Covering Immigration: Popular Images and the Politics of the Nation

By Leo R. Chavez | Go to book overview

CHAPTER 3
Toward a Framework
for Reading Magazine Covers

History decomposes into pictures, not stories.

Walter Benjamin, Gesammelte Schriften

To read (to listen to) a narrative is not merely to move from one word to the next, it is also to move from one level to the next.

Roland Barthes, Image—Music—Text

Chapter 2 initiated a reading of the magazine covers, the images of which include a great deal of subtext. Unpacking the underlying meanings involves clarifying the relations between the images and society, and it is therefore necessary to clarify a framework for reading these images. Such a framework is essential for laying out the theoretical assumptions that guide this reading and from which the basic research questions emerge. In addition, it can suggest a method for undertaking such a reading and a structure for the chapters and analysis that follow.

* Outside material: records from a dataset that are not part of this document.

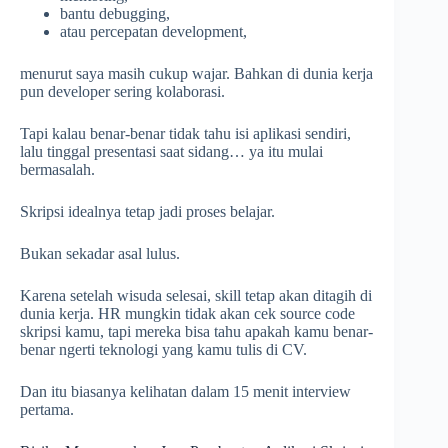
bantu debugging,
atau percepatan development,
menurut saya masih cukup wajar. Bahkan di dunia kerja
pun developer sering kolaborasi.
Tapi kalau benar-benar tidak tahu isi aplikasi sendiri,
lalu tinggal presentasi saat sidang… ya itu mulai
bermasalah.
Skripsi idealnya tetap jadi proses belajar.
Bukan sekadar asal lulus.
Karena setelah wisuda selesai, skill tetap akan ditagih di
dunia kerja. HR mungkin tidak akan cek source code
skripsi kamu, tapi mereka bisa tahu apakah kamu benar-
benar ngerti teknologi yang kamu tulis di CV.
Dan itu biasanya kelihatan dalam 15 menit interview
pertama.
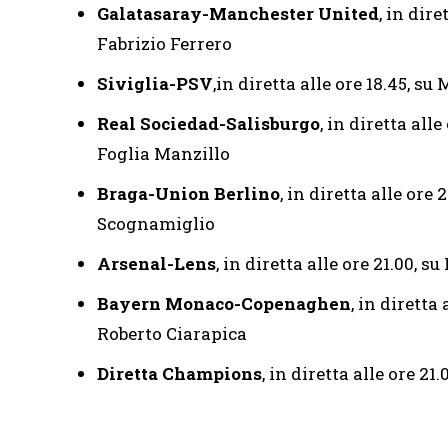
Galatasaray-Manchester United
, in dir
Fabrizio Ferrero
Siviglia-PSV
,in diretta alle ore 18.45, s
Real Sociedad-Salisburgo
, in diretta al
Foglia Manzillo
Braga-Union Berlino
, in diretta alle ore
Scognamiglio
Arsenal-Lens
, in diretta alle ore 21.00,
Bayern Monaco-Copenaghen
, in diretta
Roberto Ciarapica
Diretta Champions
, in diretta alle ore 21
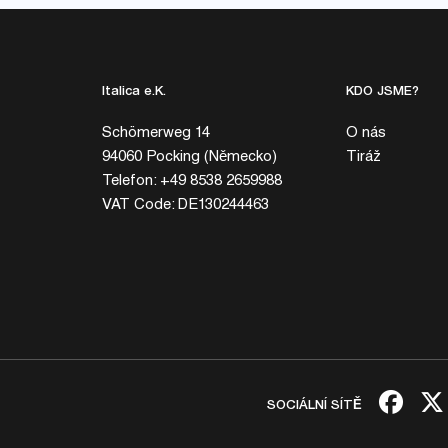
Italica e.K.
KDO JSME?
Schömerweg 14
O nás
94060 Pocking (Německo)
Tiráž
Telefon: +49 8538 2659988
VAT Code: DE130244463
SOCIÁLNÍ SÍTĚ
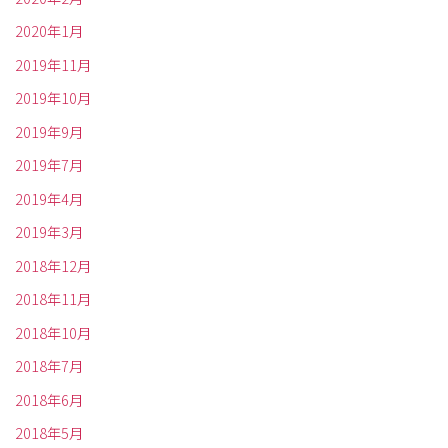
2020年1月
2019年11月
2019年10月
2019年9月
2019年7月
2019年4月
2019年3月
2018年12月
2018年11月
2018年10月
2018年7月
2018年6月
2018年5月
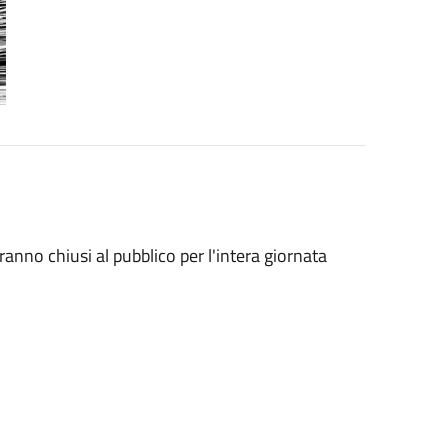
aranno chiusi al pubblico per l'intera giornata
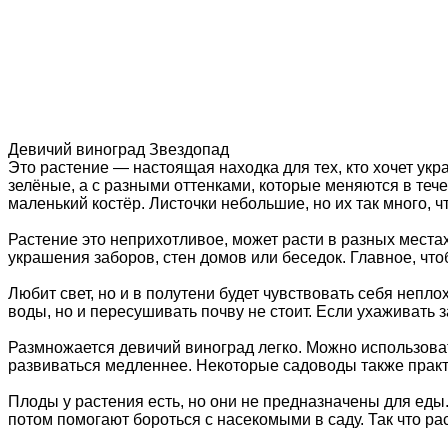
Девичий виноград Звездопад
Это растение — настоящая находка для тех, кто хочет укр
зелёные, а с разными оттенками, которые меняются в тече
маленький костёр. Листочки небольшие, но их так много, 
Растение это неприхотливое, может расти в разных местах
украшения заборов, стен домов или беседок. Главное, что
Любит свет, но и в полутени будет чувствовать себя неп
воды, но и пересушивать почву не стоит. Если ухаживать 
Размножается девичий виноград легко. Можно использовать
развиваться медленнее. Некоторые садоводы также практ
Плоды у растения есть, но они не предназначены для еды
потом помогают бороться с насекомыми в саду. Так что ра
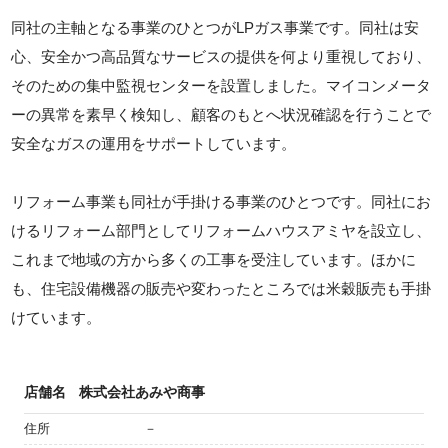
同社の主軸となる事業のひとつがLPガス事業です。同社は安
心、安全かつ高品質なサービスの提供を何より重視しており、
そのための集中監視センターを設置しました。マイコンメータ
ーの異常を素早く検知し、顧客のもとへ状況確認を行うことで
安全なガスの運用をサポートしています。
リフォーム事業も同社が手掛ける事業のひとつです。同社にお
けるリフォーム部門としてリフォームハウスアミヤを設立し、
これまで地域の方から多くの工事を受注しています。ほかに
も、住宅設備機器の販売や変わったところでは米穀販売も手掛
けています。
店舗名
株式会社あみや商事
住所
－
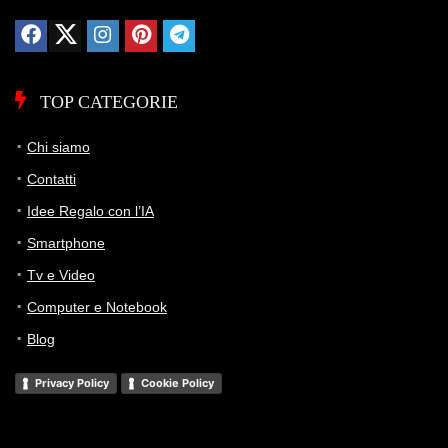
TOP CATEGORIE
Chi siamo
Contatti
Idee Regalo con l’IA
Smartphone
Tv e Video
Computer e Notebook
Blog
Privacy Policy
Cookie Policy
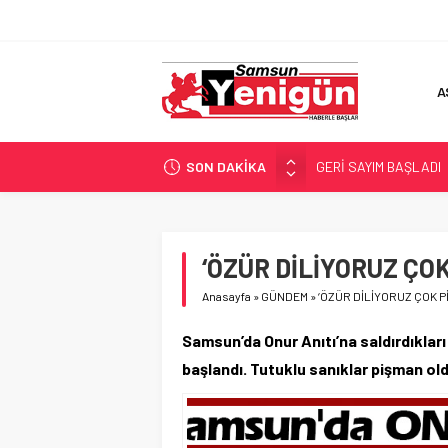
A
SON DAKİKA
GERİ SAYIM BAŞLADI
SAMSUNSPOR’DA HEDE
‘BAFRA’YA YATIRIM YAP
İŞTE FINDIK FİYATI!
‘ÖZÜR DİLİYORUZ ÇOK
YÖNETİCİ SEÇERKEN
Anasayfa
»
GÜNDEM
»
‘ÖZÜR DİLİYORUZ ÇOK Pİ
Samsun’da Onur Anıtı’na saldırdıklar
başlandı. Tutuklu sanıklar pişman old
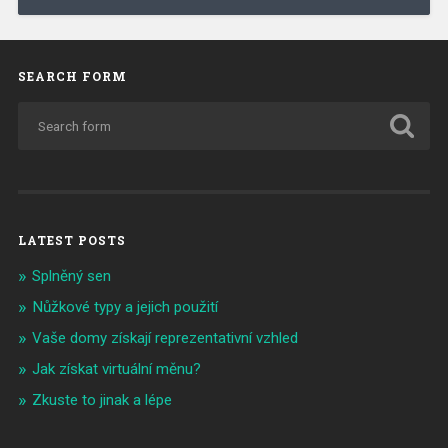
SEARCH FORM
LATEST POSTS
Splněný sen
Nůžkové typy a jejich použití
Vaše domy získají reprezentativní vzhled
Jak získat virtuální měnu?
Zkuste to jinak a lépe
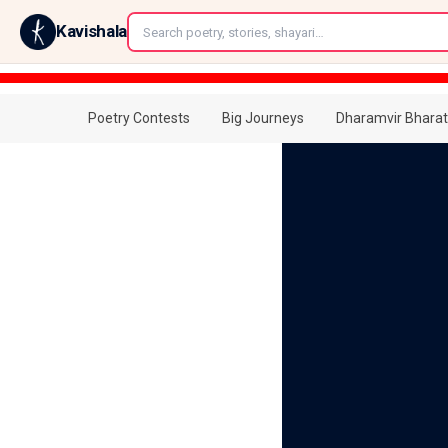
←
Kavishala
Poetry Contests
Big Journeys
Dharamvir Bharat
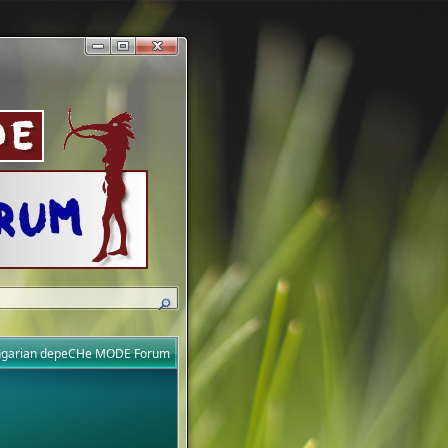
ungarian depeCHe MODE Forum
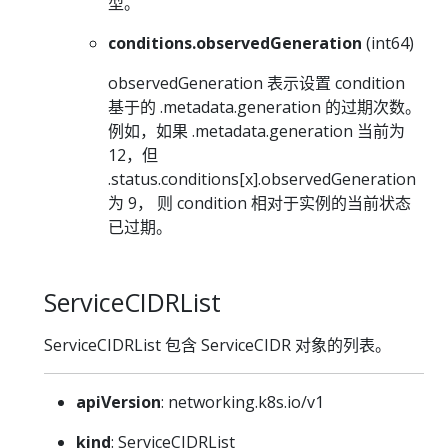
型。
conditions.observedGeneration
(int64)
observedGeneration 表示设置 condition
基于的 .metadata.generation 的过期次数。
例如，如果 .metadata.generation 当前为
12，但
.status.conditions[x].observedGeneration
为 9， 则 condition 相对于实例的当前状态
已过期。
ServiceCIDRList
ServiceCIDRList 包含 ServiceCIDR 对象的列表。
apiVersion
: networking.k8s.io/v1
kind
: ServiceCIDRList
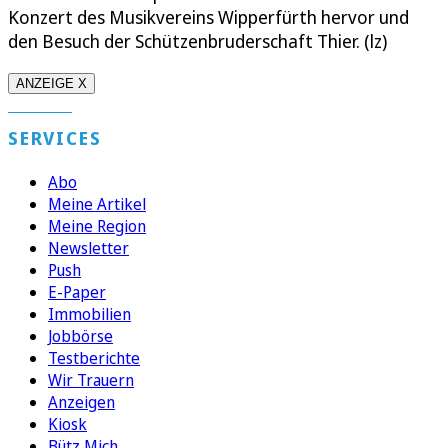
Konzert des Musikvereins Wipperfürth hervor und
den Besuch der Schützenbruderschaft Thier. (lz)
ANZEIGE X
SERVICES
Abo
Meine Artikel
Meine Region
Newsletter
Push
E-Paper
Immobilien
Jobbörse
Testberichte
Wir Trauern
Anzeigen
Kiosk
Bütz Mich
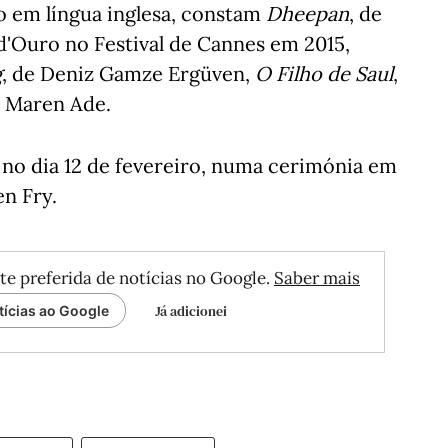
o em língua inglesa, constam
Dheepan
, de
d'Ouro no Festival de Cannes em 2015,
g
, de Deniz Gamze Ergüven,
O Filho de Saul
,
e Maren Ade.
no dia 12 de fevereiro, numa cerimónia em
n Fry.
te preferida de notícias no Google.
Saber mais
Já adicionei
tícias ao Google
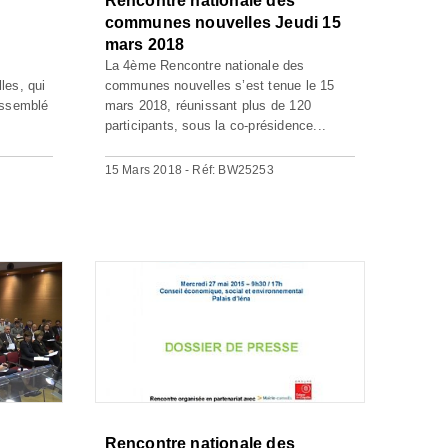
Rencontre nationale des
communes nouvelles Jeudi 15
mars 2018
La 4ème Rencontre nationale des
les, qui
communes nouvelles s’est tenue le 15
rassemblé
mars 2018, réunissant plus de 120
participants, sous la co-présidence...
15 Mars 2018 - Réf: BW25253
Rencontre nationale des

IMAGES AND THE CONSTRUCTION OF MEANING

Moving forward in the development of a framework for reading magazine covers requires an elaboration of the elementary relation between symbols and meaning. Humans are culture-bearing animals, and as such we have the ability to communicate our ideas and the material world through symbols. We produce meaning through representation. We use symbols to communicate, or represent, what we want to say about our feelings, beliefs, concepts, plans, etc. The symbols we use are “signs, ” which “stand for or represent our concepts, ideas and feelings in such a way as to enable others to 'read,' decode or interpret their meaning in roughly the same way that we do” (Hall 1997b, 5).